What you should do — Leave every picture out. Set down all the lines below exactly.

Given information —
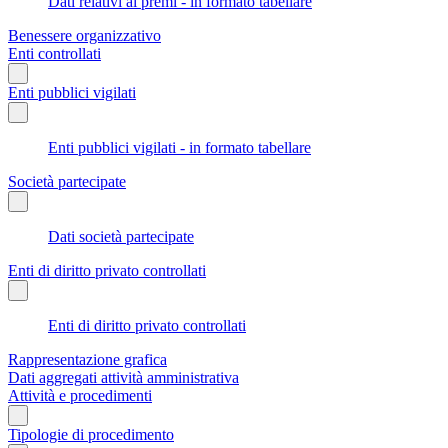
Dati relativi ai premi - in formato tabellare
Benessere organizzativo
Enti controllati
Enti pubblici vigilati
Enti pubblici vigilati - in formato tabellare
Società partecipate
Dati società partecipate
Enti di diritto privato controllati
Enti di diritto privato controllati
Rappresentazione grafica
Dati aggregati attività amministrativa
Attività e procedimenti
Tipologie di procedimento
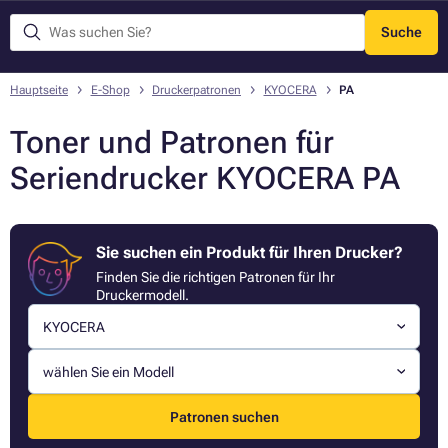
Suche
Menü
Hauptseite
E-Shop
Druckerpatronen
KYOCERA
PA
Toner und Patronen für
Seriendrucker KYOCERA PA
Sie suchen ein Produkt für Ihren Drucker?
Finden Sie die richtigen Patronen für Ihr
Druckermodell.
KYOCERA
wählen Sie ein Modell
Patronen suchen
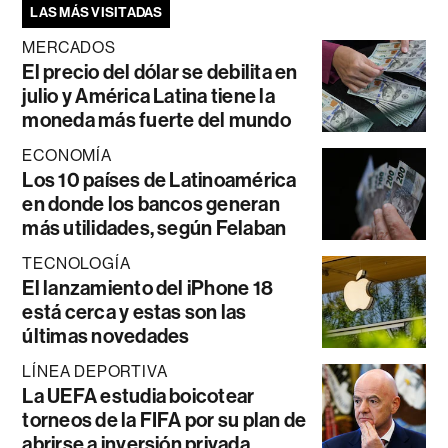
LAS MÁS VISITADAS
MERCADOS
El precio del dólar se debilita en
julio y América Latina tiene la
moneda más fuerte del mundo
ECONOMÍA
Los 10 países de Latinoamérica
en donde los bancos generan
más utilidades, según Felaban
TECNOLOGÍA
El lanzamiento del iPhone 18
está cerca y estas son las
últimas novedades
LÍNEA DEPORTIVA
La UEFA estudia boicotear
torneos de la FIFA por su plan de
abrirse a inversión privada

Response to the task —
Dati relativi ai premi - in formato tabellare
Benessere organizzativo
Enti controllati
Enti pubblici vigilati
Enti pubblici vigilati - in formato tabellare
Società partecipate
Dati società partecipate
Enti di diritto privato controllati
Enti di diritto privato controllati
Rappresentazione grafica
Dati aggregati attività amministrativa
Attività e procedimenti
Tipologie di procedimento
Suche
Menü
Hauptseite
E-Shop
Druckerpatronen
KYOCERA
PA
Toner und Patronen für
Seriendrucker KYOCERA PA
Sie suchen ein Produkt für Ihren Drucker?
Finden Sie die richtigen Patronen für Ihr
Druckermodell.
KYOCERA
wählen Sie ein Modell
Patronen suchen
LAS MÁS VISITADAS
MERCADOS
El precio del dólar se debilita en
julio y América Latina tiene la
moneda más fuerte del mundo
ECONOMÍA
Los 10 países de Latinoamérica
en donde los bancos generan
más utilidades, según Felaban
TECNOLOGÍA
El lanzamiento del iPhone 18
está cerca y estas son las
últimas novedades
LÍNEA DEPORTIVA
La UEFA estudia boicotear
torneos de la FIFA por su plan de
abrirse a inversión privada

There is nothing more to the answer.